Medical organisation payout $56K in personal grievance claim

Published 28 May 2024 | 2 min read

Hidden danger of Performance Improvement Plans

A Sales Manager working on behalf of a New Zealand medical organisation suddenly found themselves on the receiving end of a Performance Improvement Plan (PIP).

A Performance Improvement Plan is meant to be a helpful tool for addressing performance concerns, but for this manager, it becomes a stressful, overwhelming ordeal.

The situation deteriorated rapidly, leading to the sales manager resigning and subsequently submitting a personal grievance claim.

When do efforts to improve backfire?

This scenario isn't just hypothetical. It played out in a recent case handled by the Employment Relations Authority (ERA) in NZ.

The manager in question had been with a medical supplies company since early 2022, tasked with selling surgical implants and supplies. Despite initial successes, performance concerns were raised, and a PIP was introduced.

However, the process was anything but supportive. The manager's repeated requests for clarity and written documentation were ignored, culminating in a hastily delivered PIP that left them feeling blindsided and stressed.

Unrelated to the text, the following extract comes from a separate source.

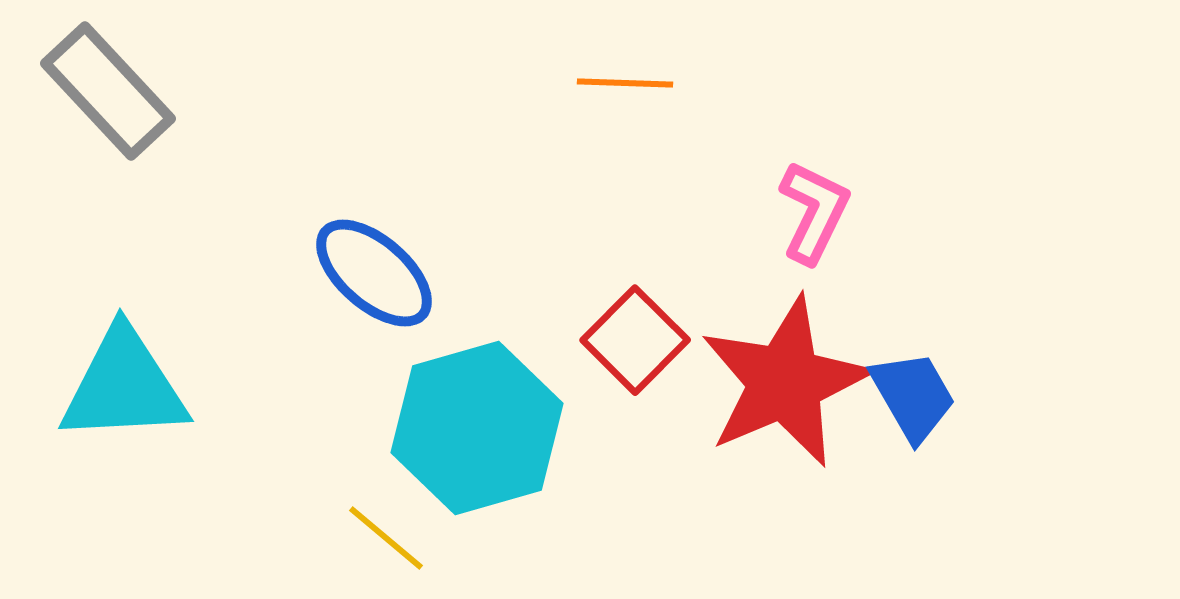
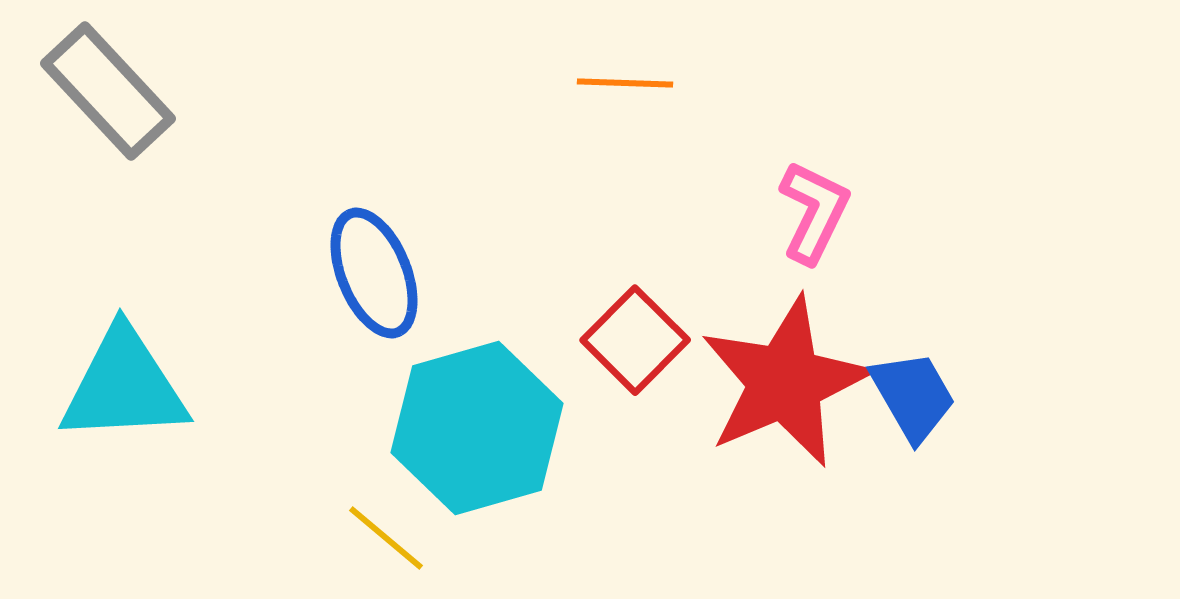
blue ellipse: rotated 27 degrees clockwise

Their resignation soon followed, along with a claim for unjustified constructive dismissal.

ERA's decision

This case serves as a crucial reminder for employers about the importance of fair and transparent processes when dealing with performance issues. Here's what the ERA decided:

  • Good faith breach: The employer ignored the worker's requests for more information and failed to consult properly.
  • Unfair process: The PIP was sent as a document to sign without prior consultation, shocking the worker.
  • Lack of consultation: The content of the PIP had not been discussed during the initial meeting.
  • Foreseen impact: The employer should have anticipated the negative impact on the worker.
  • Compensation: The worker was awarded $15,000 for emotional distress and $41,354 for lost wages.

Despite the challenges faced, Employers can learn from this failure to create more supportive and legally compliant performance management processes.

Understand the importance of good faith and fair processes and you can avoid costly grievances and further build on a productive work environment.

How to reach positive outcomes with fair process

Here's what you need to check off when managing poor performance:

1. Keep lines of communication open and clear. Employees should be fully informed and have opportunities to ask questions and express concerns.

2. Document thoroughly! Ensure all performance discussions and plans are well-documented. This helps create a clear record and helps prevent potential misunderstandings.

3. Consult properly. Before implementing a PIP, discuss it thoroughly with the employee. This includes setting clear expectations and providing the necessary support.

4. Consider the human impact. Recognise the emotional and psychological impact of performance management on employees. At the end of the day both parties are wanting a positive and stress free solution so look to work together as people before escalating for an unnecessary reason. Approach these processes with empathy and care.

Remember: a fair and transparent process isn't just a legal requirement—it's a cornerstone of good management and a thriving workplace.